To the OP, I feel that unless/until a larger number of people can see that the people one the street aren't just some breed apart but could be you or me tomorrow, this won't change.

The only party with a realistic chance of forming a national government (under our shitty outdated electoral system) that would have the power to address this is Labour, yet we are told Corbyn is a dangerous subversive because he has some aspirations to address poverty. Whilst people are too busy watching Eastenders and X Factor and starting a million bitchy threads about an American actress who's getting married, nothing's going to change.

And I really do think this all started with Thatcher.

Nyx1 Fri 01-Dec-17 10:10:39

Councils are already in cahoots with builders and council pay, at senior level, is crazy, another thing that happened under Labour.

Look at what happened to the West Hendon estate
We've already twice fought an application for posh flats in the local park
Next time we will lose I expect

Also, frankly, look at Grenfell to see what government think of anyone who isn't a rich person.

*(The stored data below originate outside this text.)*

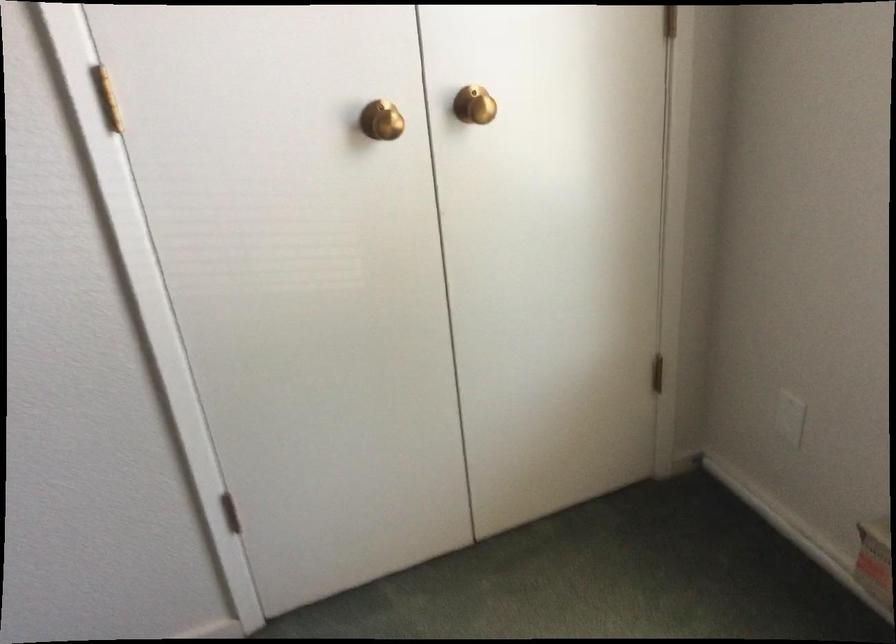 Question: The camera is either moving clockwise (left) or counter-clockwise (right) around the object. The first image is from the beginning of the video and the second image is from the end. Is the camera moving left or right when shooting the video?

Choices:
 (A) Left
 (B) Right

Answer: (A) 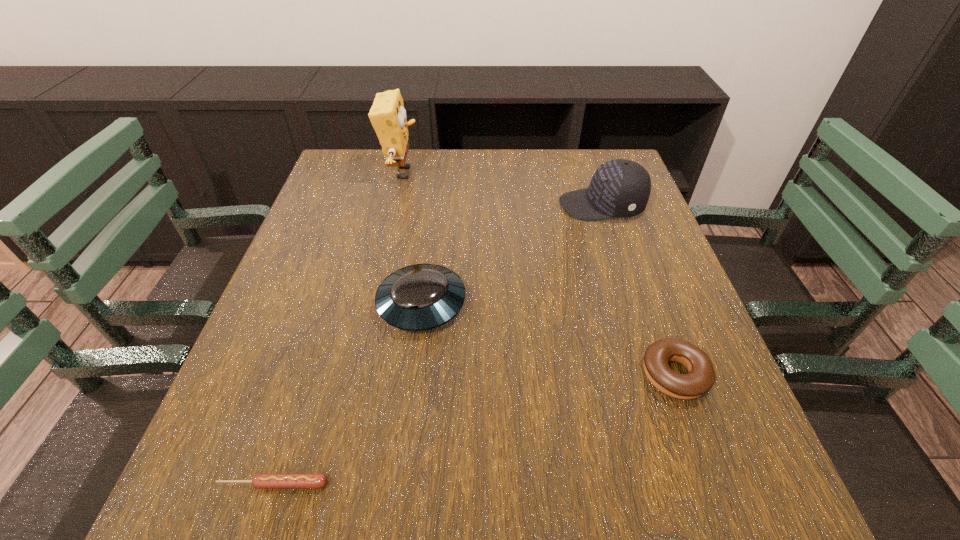 This screenshot has width=960, height=540. What are the coordinates of `free space located at the front of the baseball cap where the brim is located` in the screenshot? It's located at tap(485, 206).

This screenshot has width=960, height=540. Identify the location of free point located 0.110m at the front of the baseball cap where the brim is located. (516, 206).

Where is `vacant space located on the front of the third farthest object`? vacant space located on the front of the third farthest object is located at coordinates (414, 366).

Find the location of `free space located on the back of the doughnut`. free space located on the back of the doughnut is located at coordinates (618, 221).

The image size is (960, 540). I want to click on free region located on the back of the shortest object, so click(x=286, y=444).

This screenshot has height=540, width=960. I want to click on sponge situated at the far edge, so click(387, 115).

Where is `baseball cap that is at the far edge`? The width and height of the screenshot is (960, 540). baseball cap that is at the far edge is located at coordinates (620, 188).

Locate an element on the screen. This screenshot has height=540, width=960. object at the near edge is located at coordinates (260, 481).

Where is `sponge present at the left edge`? sponge present at the left edge is located at coordinates (387, 115).

At what (x,y) coordinates should I click in order to perform the action: click on sausage present at the left edge. Please return your answer as a coordinate pair (x, y). This screenshot has width=960, height=540. Looking at the image, I should click on (260, 481). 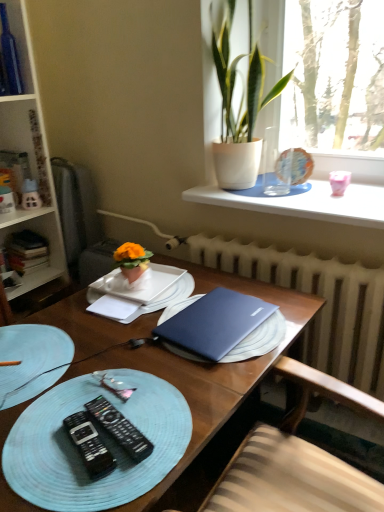 The width and height of the screenshot is (384, 512). I want to click on unoccupied space behind black plastic remote control at lower left, which ranks as the second remote control in left-to-right order, so click(129, 381). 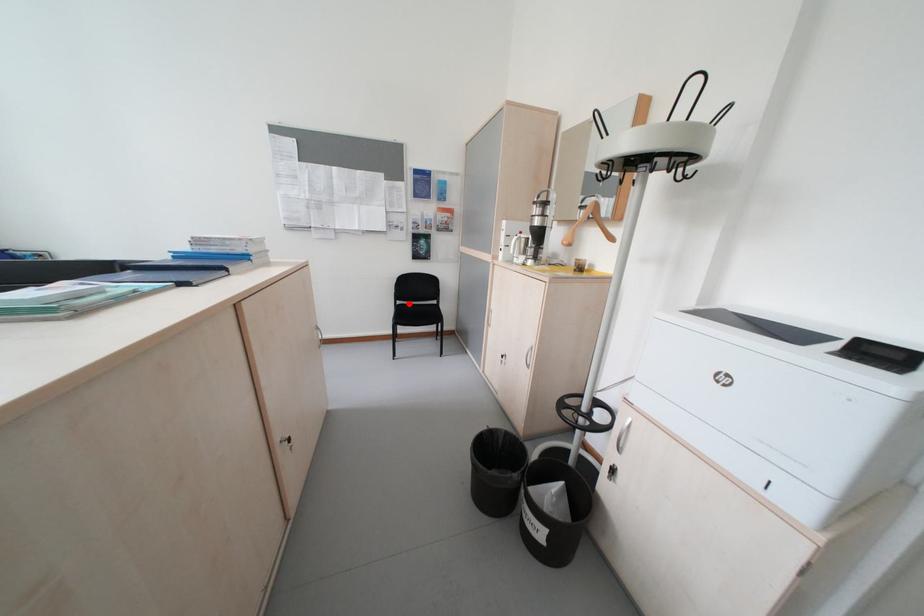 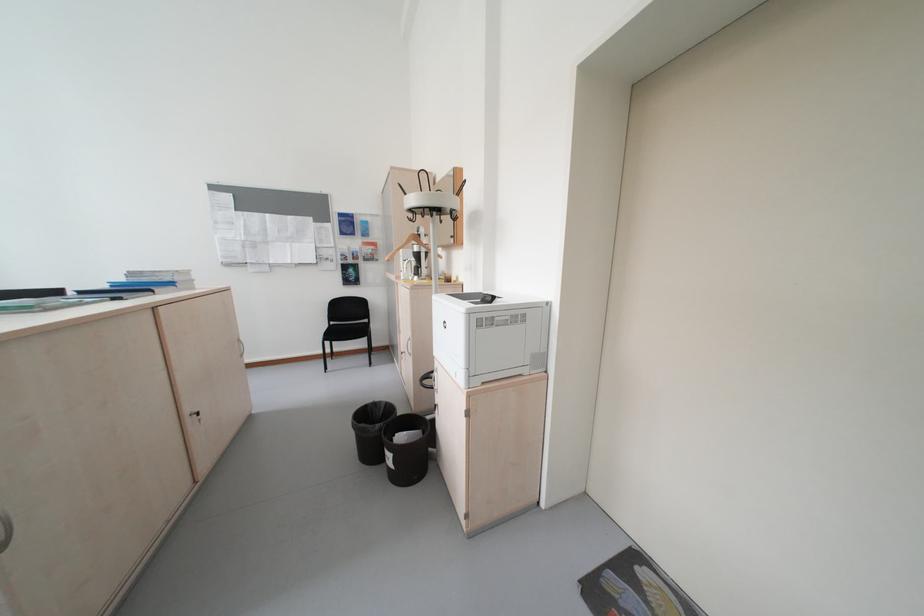 Locate, in the second image, the point that corresponds to the highlighted location in the first image.

(343, 323) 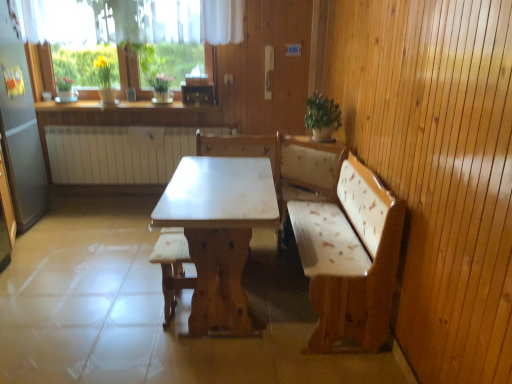 Question: In terms of width, does white fabric cushion at center look wider or thinner when compared to green leafy plant at upper center?

Choices:
 (A) thin
 (B) wide

Answer: (A)

Question: From the image's perspective, relative to green leafy plant at upper center, is white fabric cushion at center above or below?

Choices:
 (A) below
 (B) above

Answer: (A)

Question: Considering the real-world distances, which object is closest to the white glossy counter top at upper center?

Choices:
 (A) light brown wood table at center
 (B) white marble table at center
 (C) green glossy vase at upper center, which is the 1th plant from right to left
 (D) white fabric cushion at center
 (E) green leafy plant at upper center

Answer: (C)

Question: Estimate the real-world distances between objects in this image. Which object is closer to the green matte plant at upper left, arranged as the 2th plant when viewed from the right?

Choices:
 (A) white marble table at center
 (B) green leafy plant at upper center
 (C) white glossy counter top at upper center
 (D) green glossy vase at upper center, which is the 1th plant from right to left
 (E) white fabric cushion at center

Answer: (D) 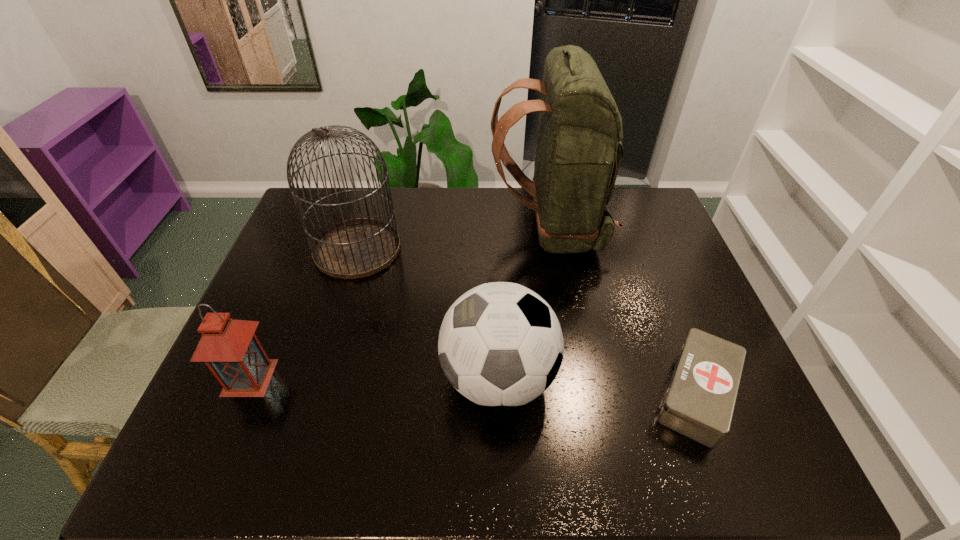 The image size is (960, 540). Identify the location of free region located on the main logo of the soccer ball. (375, 378).

Where is `vacant region located 0.200m on the main logo of the soccer ball`? The height and width of the screenshot is (540, 960). vacant region located 0.200m on the main logo of the soccer ball is located at coordinates tap(359, 378).

The image size is (960, 540). Identify the location of vacant region located on the back of the lantern. (300, 261).

Locate an element on the screen. The height and width of the screenshot is (540, 960). vacant region located on the back of the shortest object is located at coordinates (652, 278).

You are a GUI agent. You are given a task and a screenshot of the screen. Output one action in this format:
    pyautogui.click(x=<x>, y=<y>)
    Task: Click on the backpack that is at the far edge
    
    Given the screenshot: What is the action you would take?
    pyautogui.click(x=578, y=154)

Find the location of `birdcage present at the far edge`. birdcage present at the far edge is located at coordinates (356, 248).

This screenshot has height=540, width=960. Identify the location of object located in the near edge section of the desktop. (699, 403).

The image size is (960, 540). In order to click on birdcage that is at the left edge in this screenshot , I will do `click(356, 248)`.

This screenshot has width=960, height=540. I want to click on lantern that is at the left edge, so click(x=231, y=350).

Identify the location of object that is at the right edge. This screenshot has height=540, width=960. (699, 403). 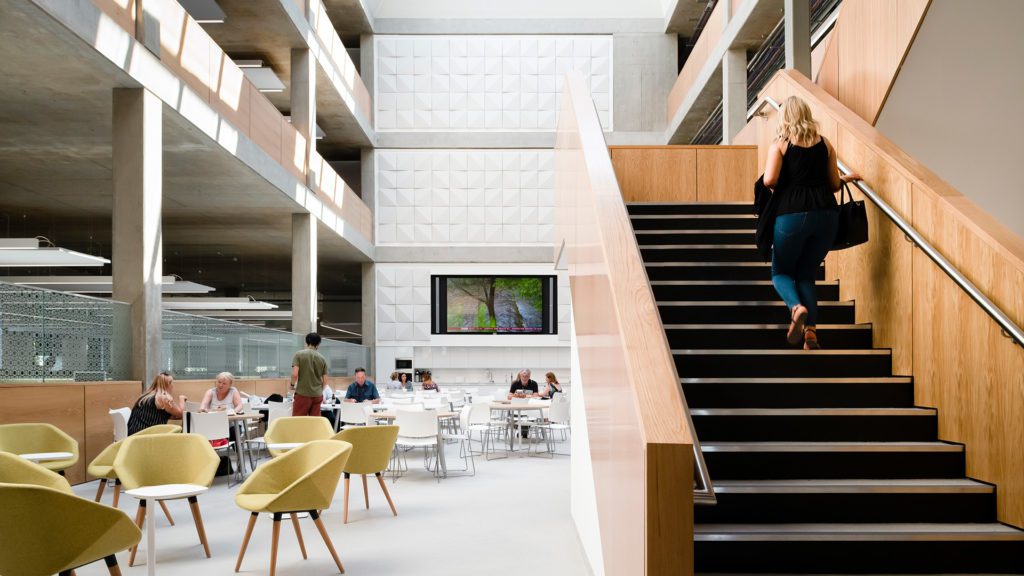 Locate an element on the screen. Image resolution: width=1024 pixels, height=576 pixels. number of pillars is located at coordinates (307, 104), (301, 250), (147, 200), (739, 86), (797, 48). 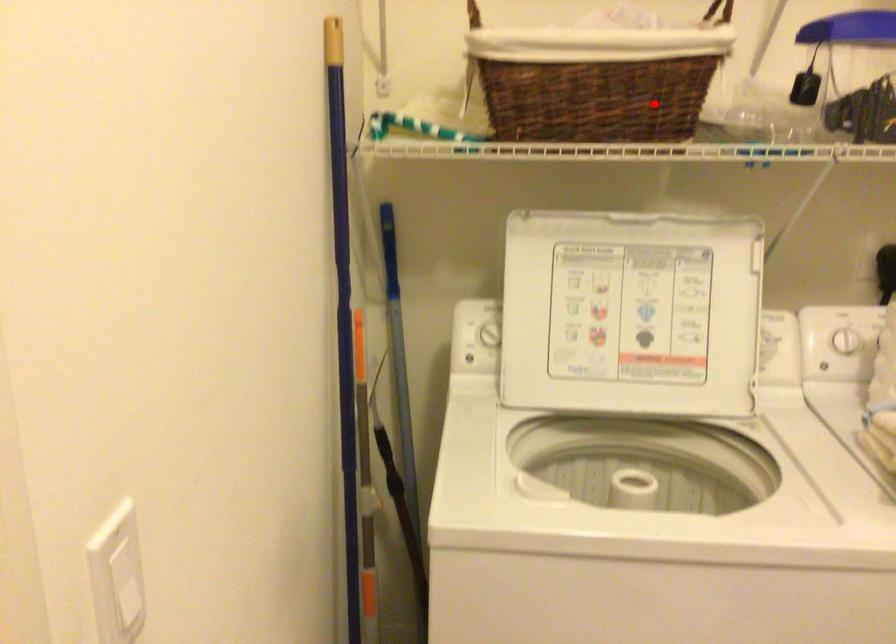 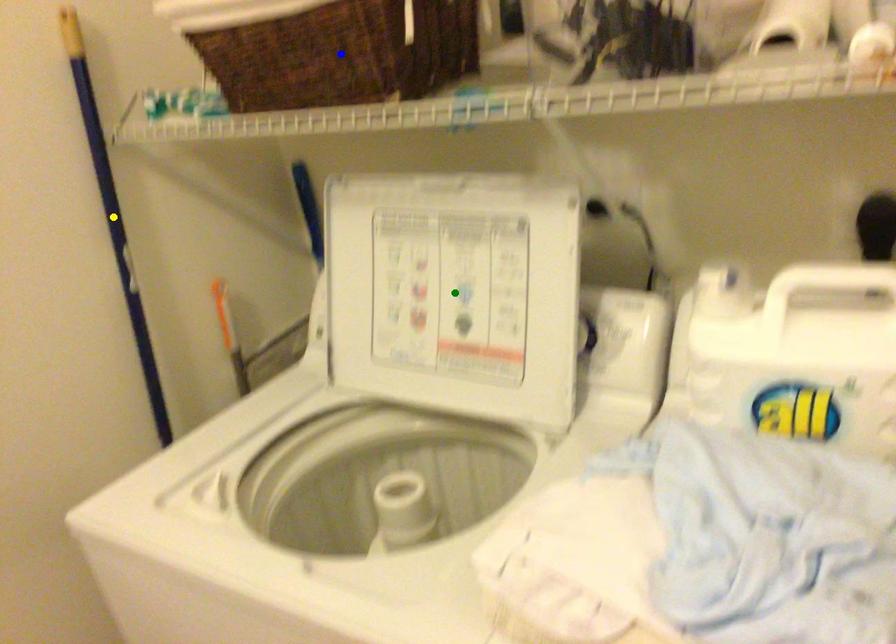 Question: I am providing you with two images of the same scene from different viewpoints. A red point is marked on the first image. You are given multiple points on the second image. Can you choose the point in image 2 that corresponds to the point in image 1?

Choices:
 (A) yellow point
 (B) blue point
 (C) green point

Answer: (B) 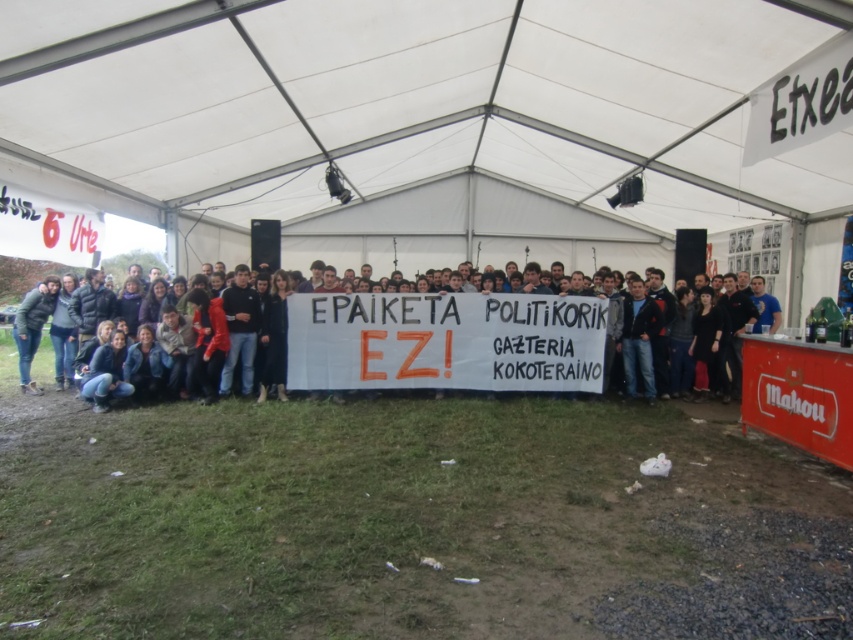 You are a photographer trying to capture a photo of the dark brown leather jacket at center without the white fabric canopy at center blocking the view. Is it possible to take such a photo from a lower angle?

The white fabric canopy at center is much taller than the dark brown leather jacket at center, so yes, you can take a photo of the dark brown leather jacket at center from a lower angle without the canopy blocking the view.

You are a photographer at the event and want to capture a photo of the dark brown leather jacket at center without the white paper banner at center blocking it. How should you adjust your camera angle?

To avoid the white paper banner at center blocking the dark brown leather jacket at center, you should lower your camera angle since the banner is positioned above the jacket.

You are a photographer trying to capture the banner and the jacket in the scene. Given that the white paper banner at center is narrower than the dark brown leather jacket at center, which object would you need to position closer to the camera to ensure both fill the frame equally?

Since the white paper banner at center is narrower than the dark brown leather jacket at center, you would need to position the white paper banner at center closer to the camera to ensure both fill the frame equally. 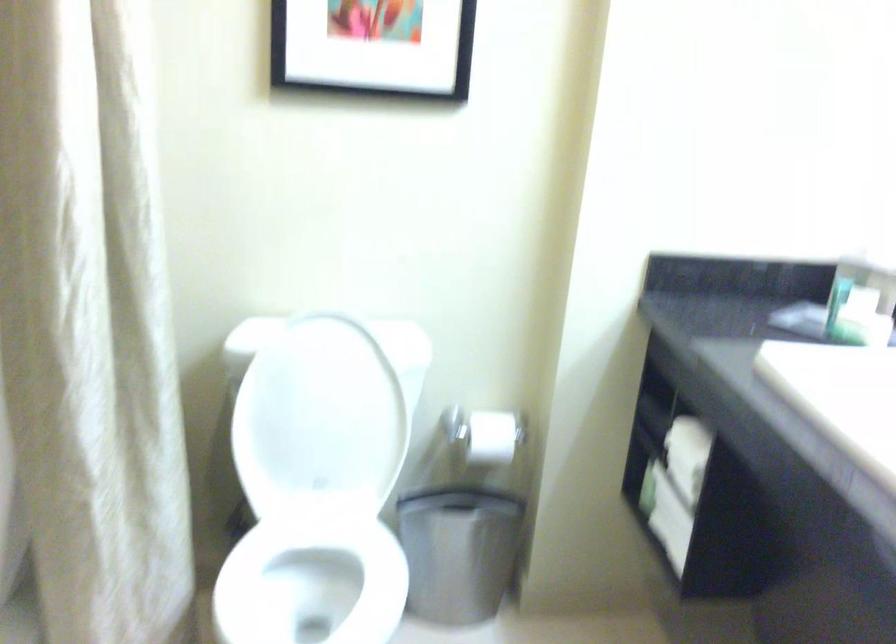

We are going to have to leave London, only here because of family, but also I think the problems of London will spread outwards so I honestly think we need to buy something with a bit of land and try to be self sufficient. The removal of the NHS will mean that many of us will be finished if we are unlucky enough to get ill.

Eltonjohnssyrup Fri 01-Dec-17 10:13:12

As far as the housing situation is concerned and stagnant wages we really need to get migration under control. We have more and more people chasing after a relatively static amount of housing which means there is a shortage and prices are driven up.

wasonthelist Fri 01-Dec-17 10:14:12

YY to corrupt councils - see Private Eye every week.

Locally to me developers ripped out an ancient hedgerow that was supposed to stay as it was. The Council reluctantly took a look (after initally issuing a sneering response claiming the developer was "coppicing) then accepted there had been a direct contravention of the planning permission and decided to do........nothing.

wasonthelist Fri 01-Dec-17 10:15:28

BTW we don't have a housing crisis - we have a too much economic activity in too few areas crisis. You can easy(ish) find a place to live in an area where there are no jobs.

wasonthelist Fri 01-Dec-17 10:16:30

Also, frankly, look at Grenfell to see what government think of anyone who isn't a rich person.

YY to this - I was really shocked by the shitty attitude before and after the fire.